Interpol's general assembly, defying expectations and bowing to international pressure, rejected a Russian frontrunner and instead picked its interim chief, South Korean police officer Kim Jong Yang, to serve as its next president.
The world's largest international police organization had been expected to elevate Alexander Prokopchuk, a senior Russian security official, to the top job. But after protests went up from politicians and activists in places such as the United States, Britain and Ukraine, the general assembly meeting in Dubai, United Arab Emirates chose a safer bet.
"Our world is now facing unprecedented changes which present huge challenges to public security and safety. To overcome them, we need a clear vision: we need to build a bridge to the future," Kim said.
Some 1,000 senior law enforcement officials from 180 of the organization's 194 member countries "democratically" elected Kim as president and chose other executive committee members "on a one country-one vote basis, with each vote carrying equal weight," according to an Interpol statement that did not specify the vote tallies.
It noted the president's role was to chair the general assembly and executive committee sessions while leaving the day-to-day secretariat operations to the secretary-general, a job now filled by Jürgen Stock, vice-president of the German Federal Criminal Police, or BKA.
Protests from Ukraine to the U.S.
Before Kim's election, Ukraine's Internal Affairs Minister Arsen Avakov threatened to suspend his nation's membership if Prokopchuk, a 57-year-old Russian police major-general, got the job. Avakov said Ukraine objected on the grounds it would give Russian President Vladimir Putin added leverage for hunting down the Kremlin's critics, a proposition that was "absurd and contrary to the spirit and goals of the organization."

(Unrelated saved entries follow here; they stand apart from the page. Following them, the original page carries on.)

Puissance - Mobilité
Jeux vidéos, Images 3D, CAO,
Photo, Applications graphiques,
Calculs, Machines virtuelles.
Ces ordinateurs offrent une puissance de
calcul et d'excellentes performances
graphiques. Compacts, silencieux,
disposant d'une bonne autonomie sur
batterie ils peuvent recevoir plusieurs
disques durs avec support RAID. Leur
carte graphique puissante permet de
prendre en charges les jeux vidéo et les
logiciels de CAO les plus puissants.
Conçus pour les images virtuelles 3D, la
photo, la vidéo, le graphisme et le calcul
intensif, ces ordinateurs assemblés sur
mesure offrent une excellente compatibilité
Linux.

Russia and other authoritarian leaders have long abused Interpol's powers to arrest and return political enemies who fled abroad by pressuring for approval of international warrants, called red notices, that request police detention of missing or wanted people.
Two years ago, Prokopchuk became the first Russian elected to Interpol's executive committee. He has served as one of three vice presidents, responsible mainly for Europe. Four U.S. senators protested Prokopchuk's candidacy for president, saying in a statement that electing him would be like "putting a fox in charge of a henhouse."
The senators — Democrats Jeanne Shaheen of New Hampshire and Chris Coons of Delaware and Republicans Roger Wicker of Mississippi and Marco Rubio of Florida — urged U.S. President Donald Trump and Interpol to block the Russian's candidacy.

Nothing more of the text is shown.